Voici quelques propos capturés sur le vif, comme des papillons qu’il faut vite relâcher :
« Je suis mosaïste et j’ai choisi la calligraphie arabe pour la beauté, la
poésie et l’esthétique qu’elle suggère. Cette démarche artistique et spirituelle,
c’est ma façon d’avancer dans la vie. Je vis ma passion, c’est une véritable thérapie. »
Sylvie Hénot « Elévation ».
« J’ai représenté ici la famille telle que les gouvernements veulent qu’elle
soit : enchaînée par des besoins matérialistes créés de toute pièce par tout le
matraquage publicitaire de la télé, d’où le choix de cette couleur or qui évoque
le clinquant, l’inutile et ces chaînes qui symbolisent cet esclavagisme moderne.
Pour élever les enfants, il faut leur apprendre à aimer les gens plutôt que les
objets. »
Tony Crosbie « La Famille ».
« J’ai installé ce banc taillé dans la masse d’un superbe châtaignier pour
que l’on puisse s’asseoir et observer les œuvres en face. »
Philippe Claudy « Sofa ».
« La mère, je veux bien, mais le père y est aussi pour quelque chose. J’ai
sculpté cet homme qui porte son bébé en hommage à un ami disparu qui a beaucoup
souffert de la non reconnaissance de sa paternité. »
Maurice Bonnand « Paternité ».
« Je suis heureux de rendre hommage au petit patrimoine rural que constitue
ce lavoir grâce à ce personnage taillé dans la pierre de Paussac. »

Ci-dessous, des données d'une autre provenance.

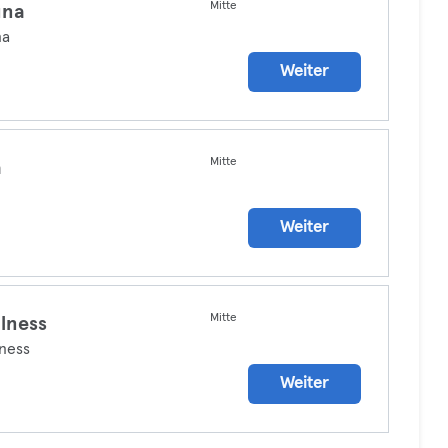
Mitte
una
na
Weiter
Mitte
a
Weiter
Mitte
lness
ness
Weiter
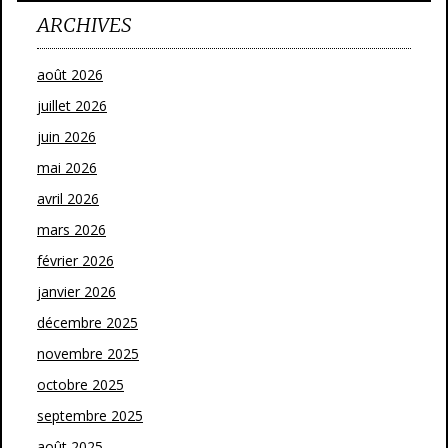
ARCHIVES
août 2026
juillet 2026
juin 2026
mai 2026
avril 2026
mars 2026
février 2026
janvier 2026
décembre 2025
novembre 2025
octobre 2025
septembre 2025
août 2025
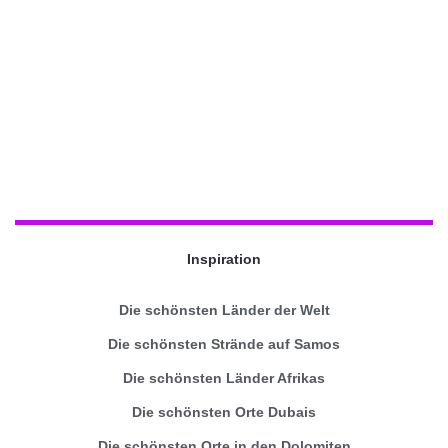
Inspiration
Die schönsten Länder der Welt
Die schönsten Strände auf Samos
Die schönsten Länder Afrikas
Die schönsten Orte Dubais
Die schönsten Orte in den Dolomiten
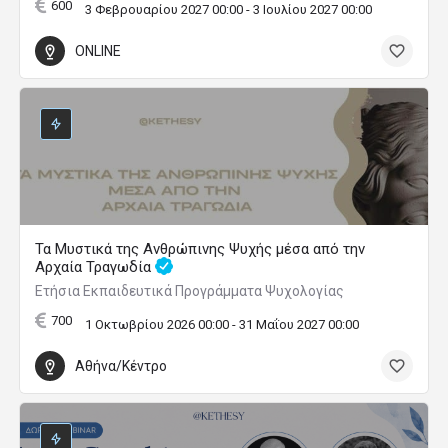
600
3 Φεβρουαρίου 2027 00:00 - 3 Ιουλίου 2027 00:00
ONLINE
Τα Μυστικά της Ανθρώπινης Ψυχής μέσα από την
Αρχαία Τραγωδία
Ετήσια Εκπαιδευτικά Προγράμματα Ψυχολογίας
700
1 Οκτωβρίου 2026 00:00 - 31 Μαΐου 2027 00:00
Αθήνα/Κέντρο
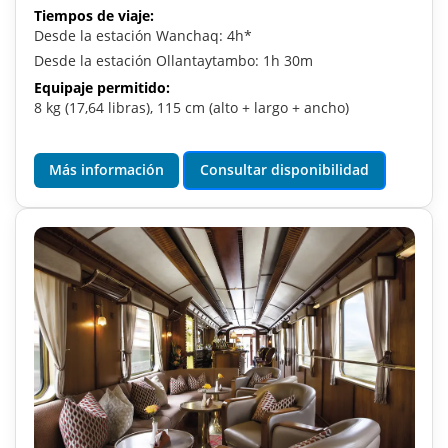
Tiempos de viaje:
Desde la estación Wanchaq: 4h*
Desde la estación Ollantaytambo: 1h 30m
Equipaje permitido:
8 kg (17,64 libras), 115 cm (alto + largo + ancho)
Más información
Consultar disponibilidad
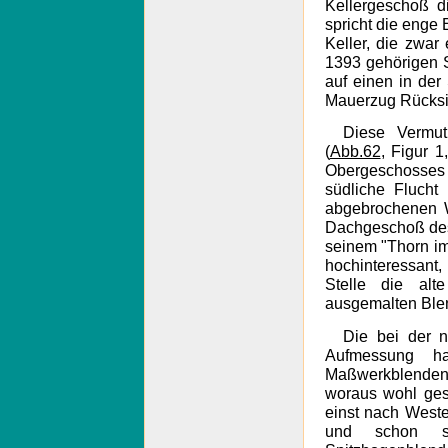
Kellergeschoß d
spricht die enge
Keller, die zwa
1393 gehörigen S
auf einen in der
Mauerzug Rücksi
Diese Vermu
(
Abb.62
, Figur 1
Obergeschosses
südliche Fluch
abgebrochenen W
Dachgeschoß des 
seinem "Thorn im 
hochinteressant
Stelle die alt
ausgemalten Blen
Die bei der 
Aufmessung h
Maßwerkblenden 
woraus wohl ges
einst nach Westen
und schon s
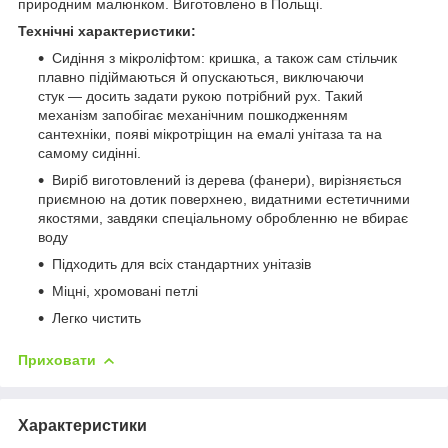
природним малюнком. Виготовлено в Польщі.
Технічні характеристики:
Сидіння з мікроліфтом: кришка, а також сам стільчик
плавно підіймаються й опускаються, виключаючи
стук — досить задати рукою потрібний рух. Такий
механізм запобігає механічним пошкодженням
сантехніки, появі мікротріщин на емалі унітаза та на
самому сидінні.
Виріб виготовлений із дерева (фанери), вирізняється
приємною на дотик поверхнею, видатними естетичними
якостями, завдяки спеціальному обробленню не вбирає
воду
Підходить для всіх стандартних унітазів
Міцні, хромовані петлі
Легко чистить
Приховати
Характеристики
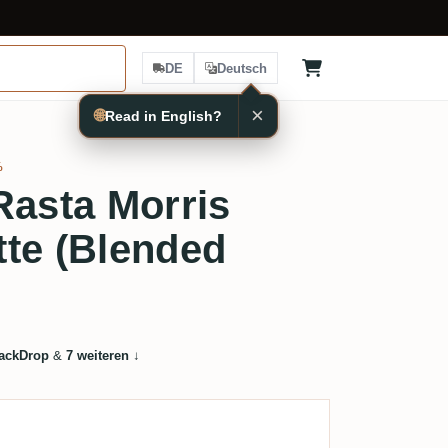
DE
Deutsch
×
🌐
Read in English?
%
Rasta Morris
te (Blended
ackDrop
&
7 weiteren
↓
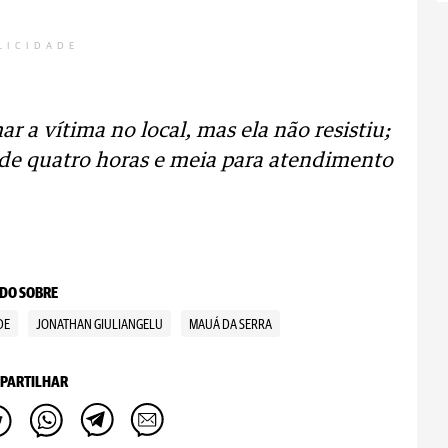
LICIDADE
r a vítima no local, mas ela não resistiu;
a de quatro horas e meia para atendimento
DO SOBRE
DE
JONATHAN GIULIANGELU
MAUÁ DA SERRA
PARTILHAR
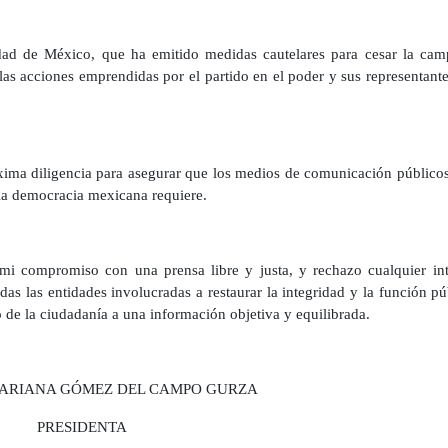
iudad de México, que ha emitido medidas cautelares para cesar la ca
las acciones emprendidas por el partido en el poder y sus representante
áxima diligencia para asegurar que los medios de comunicación público
 la democracia mexicana requiere.
mi compromiso con una prensa libre y justa, y rechazo cualquier in
todas las entidades involucradas a restaurar la integridad y la función p
o de la ciudadanía a una información objetiva y equilibrada.
ARIANA GÓMEZ DEL CAMPO GURZA
PRESIDENTA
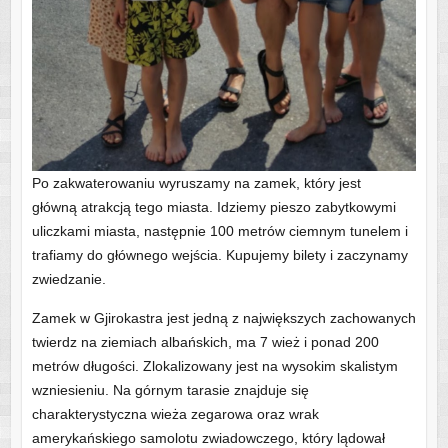
Po zakwaterowaniu wyruszamy na zamek, który jest
główną atrakcją tego miasta. Idziemy pieszo zabytkowymi
uliczkami miasta, następnie 100 metrów ciemnym tunelem i
trafiamy do głównego wejścia. Kupujemy bilety i zaczynamy
zwiedzanie.
Zamek w Gjirokastra jest jedną z największych zachowanych
twierdz na ziemiach albańskich, ma 7 wież i ponad 200
metrów długości. Zlokalizowany jest na wysokim skalistym
wzniesieniu. Na górnym tarasie znajduje się
charakterystyczna wieża zegarowa oraz wrak
amerykańskiego samolotu zwiadowczego, który lądował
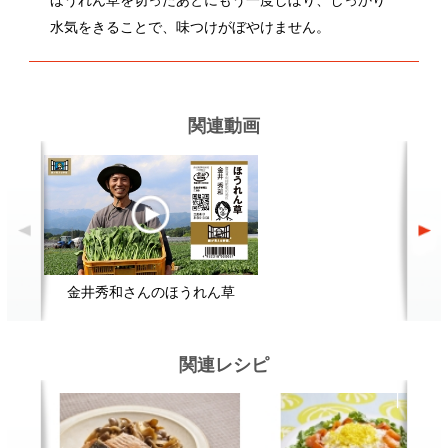
鮭ときのこの焼き漬け
スモークサーモンのサラダ寿司
太
顔が見える食品。
ホーム
野菜。
加工品。
レシピ
動画Gallery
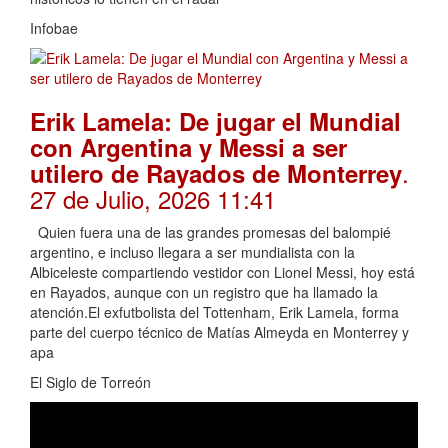
Infobae
Erik Lamela: De jugar el Mundial
con Argentina y Messi a ser
.
utilero de Rayados de Monterrey
27 de Julio, 2026 11:41
Quien fuera una de las grandes promesas del balompié
argentino, e incluso llegara a ser mundialista con la
Albiceleste compartiendo vestidor con Lionel Messi, hoy está
en Rayados, aunque con un registro que ha llamado la
atención.El exfutbolista del Tottenham, Erik Lamela, forma
parte del cuerpo técnico de Matías Almeyda en Monterrey y
apa
El Siglo de Torreón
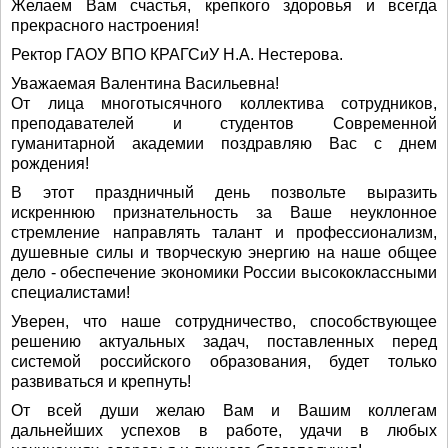
Желаем Вам счастья, крепкого здоровья и всегда
прекрасного настроения!
Ректор ГАОУ ВПО КРАГСиУ Н.А. Нестерова.
Уважаемая Валентина Васильевна!
От лица многотысячного коллектива сотрудников,
преподавателей и студентов Современной
гуманитарной академии поздравляю Вас с днем
рождения!
В этот праздничный день позвольте выразить
искреннюю признательность за Ваше неуклонное
стремление направлять талант и профессионализм,
душевные силы и творческую энергию на наше общее
дело - обеспечение экономики России высококлассными
специалистами!
Уверен, что наше сотрудничество, способствующее
решению актуальных задач, поставленных перед
системой российского образования, будет только
развиваться и крепнуть!
От всей души желаю Вам и Вашим коллегам
дальнейших успехов в работе, удачи в любых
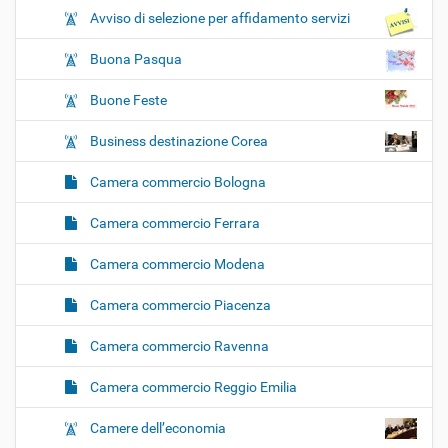
Avviso di selezione per affidamento servizi
Buona Pasqua
Buone Feste
Business destinazione Corea
Camera commercio Bologna
Camera commercio Ferrara
Camera commercio Modena
Camera commercio Piacenza
Camera commercio Ravenna
Camera commercio Reggio Emilia
Camere dell’economia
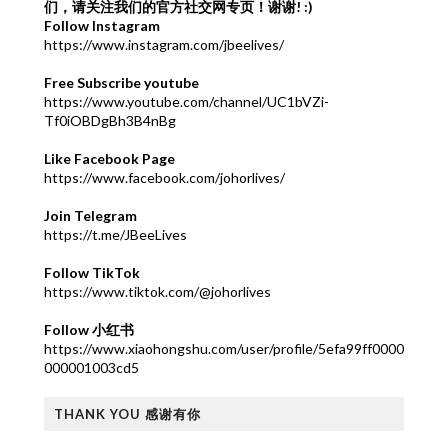
们，请关注我们的官方社交网专页！谢谢! :)
Follow Instagram
https://www.instagram.com/jbeelives/
Free Subscribe youtube
https://www.youtube.com/channel/UC1bVZi-
Tf0iOBDgBh3B4nBg
Like Facebook Page
https://www.facebook.com/johorlives/
Join Telegram
https://t.me/JBeeLives
Follow TikTok
https://www.tiktok.com/@johorlives
Follow 小红书
https://www.xiaohongshu.com/user/profile/5efa99ff0000
000001003cd5
THANK YOU 感谢有你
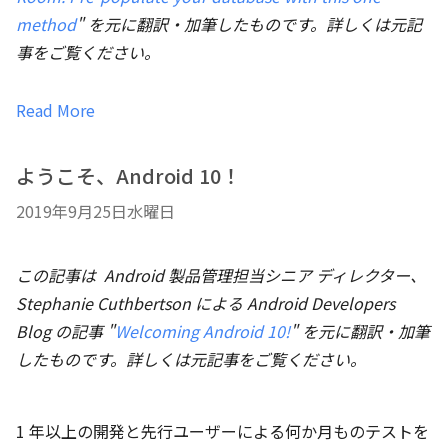
method
" を元に翻訳・加筆したものです。詳しくは元記
事をご覧ください。
Read More
ようこそ、Android 10！
2019年9月25日水曜日
この記事は
Android 製品管理担当シニア ディレクター、
Stephanie Cuthbertson
による Android Developers
Blog の記事 "
Welcoming Android 10!
" を元に翻訳・加筆
したものです。詳しくは元記事をご覧ください。
1 年以上の開発と先行ユーザーによる何か月ものテストを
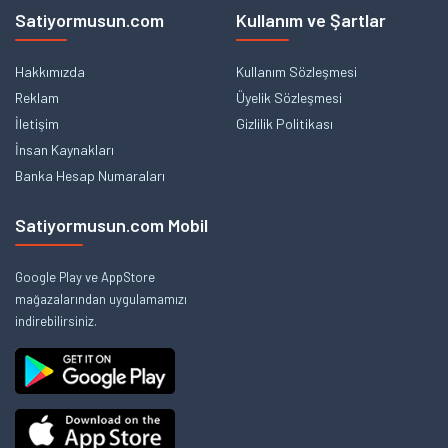
Satiyormusun.com
Kullanım ve Şartlar
Hakkımızda
Kullanım Sözleşmesi
Reklam
Üyelik Sözleşmesi
İletişim
Gizlilik Politikası
İnsan Kaynakları
Banka Hesap Numaraları
Satiyormusun.com Mobil
Google Play ve AppStore
mağazalarından uygulamamızı
indirebilirsiniz.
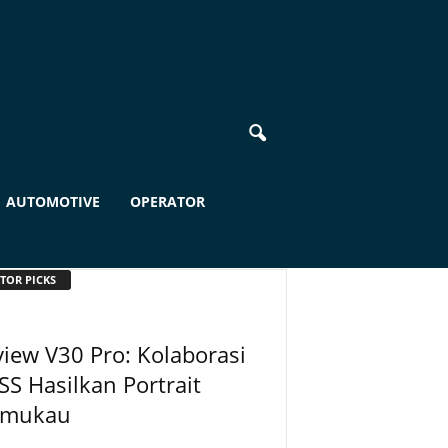
AUTOMOTIVE
OPERATOR
TOR PICKS
iew V30 Pro: Kolaborasi
SS Hasilkan Portrait
mukau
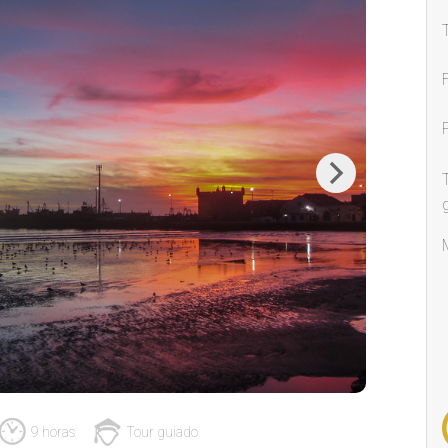
Next
9 horas
Tour guiado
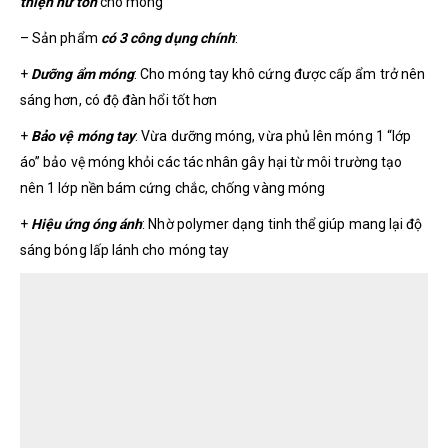
thiện hư tổn
cho móng
– Sản phẩm
có 3 công dụng chính
:
+
Dưỡng ẩm móng
: Cho móng tay khô cứng được cấp ẩm trở nên
sáng hơn, có độ đàn hổi tốt hơn
+
Bảo vệ móng tay
: Vừa dưỡng móng, vừa phủ lên móng 1 “lớp
áo” bảo vệ móng khỏi các tác nhân gây hại từ môi trường tạo
nên 1 lớp nền bám cứng chắc, chống vàng móng
+
Hiệu ứng óng ánh
: Nhờ polymer dạng tinh thể giúp mang lại độ
sáng bóng lấp lánh cho móng tay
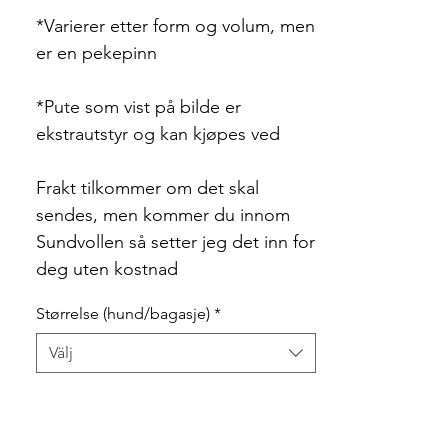
*Varierer etter form og volum, men
er en pekepinn
*Pute som vist på bilde er
ekstrautstyr og kan kjøpes ved
Frakt tilkommer om det skal
sendes, men kommer du innom
Sundvollen så setter jeg det inn for
deg uten kostnad
Størrelse (hund/bagasje)
*
Välj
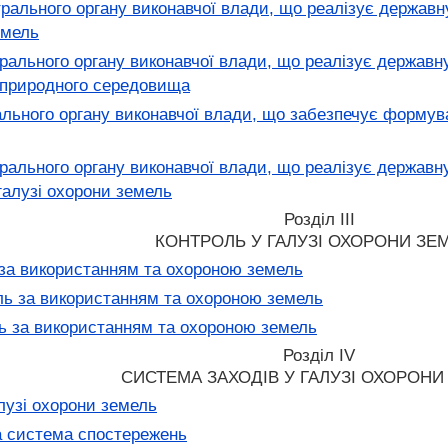
рального органу виконавчої влади, що реалізує державн
емель
льного органу виконавчої влади, що реалізує державну 
 природного середовища
ьного органу виконавчої влади, що забезпечує формува
ального органу виконавчої влади, що реалізує державну 
галузі охорони земель
Розділ III
КОНТРОЛЬ У ГАЛУЗІ ОХОРОНИ ЗЕ
за використанням та охороною земель
ь за використанням та охороною земель
ь за використанням та охороною земель
Розділ IV
СИСТЕМА ЗАХОДІВ У ГАЛУЗІ ОХОРОНИ
лузі охорони земель
 система спостережень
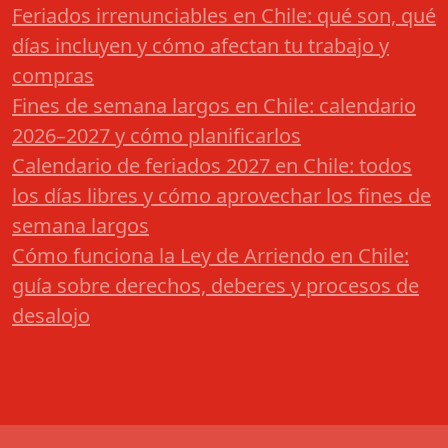
Feriados irrenunciables en Chile: qué son, qué
días incluyen y cómo afectan tu trabajo y
compras
Fines de semana largos en Chile: calendario
2026–2027 y cómo planificarlos
Calendario de feriados 2027 en Chile: todos
los días libres y cómo aprovechar los fines de
semana largos
Cómo funciona la Ley de Arriendo en Chile:
guía sobre derechos, deberes y procesos de
desalojo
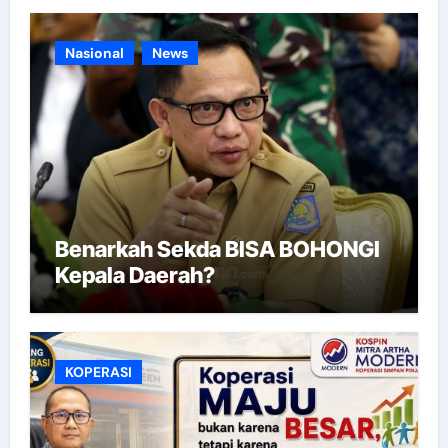
Nasional
News
Benarkah Sekda BISA BOHONGI
Kepala Daerah?
KOPERASI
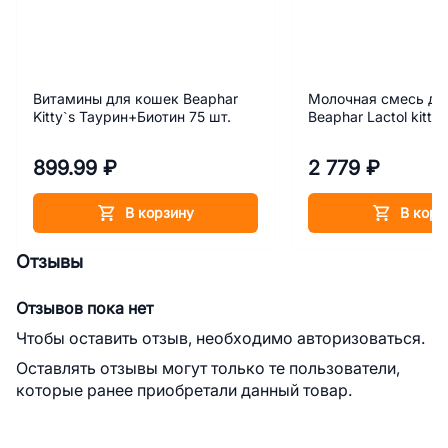
Витамины для кошек Beaphar
Молочная смесь дл
Kitty`s Таурин+Биотин 75 шт.
Beaphar Lactol kitty 
899.99 ₽
2 779 ₽
В корзину
В корз
Отзывы
Отзывов пока нет
Чтобы оставить отзыв, необходимо авторизоваться.
Оставлять отзывы могут только те пользователи,
которые ранее приобретали данный товар.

Pierre Carcauzon « Le Témoin n° 180606 ».
« Cette Vénus représente les trois parties de la femme qui expriment ses rondeurs,
son côté charnel, sa fécondité : le bassin, le ventre et les seins. Elle est ici
près de la Fontaine d’Amour, un endroit prédestiné. »
Fabienne Lormeau « Vénus ».
« J’utilise des matériaux simples, fer à béton, vieille tôle, plexiglas, ici
pour représenter les échelles de l’existence : tordues, délicates, difficiles. Les
personnages essaient vaille que vaille de s’accrocher même si au bout, c’est l’impasse,
personne ne sait. Parfois en cours de route, ils arrivent à se rencontrer. »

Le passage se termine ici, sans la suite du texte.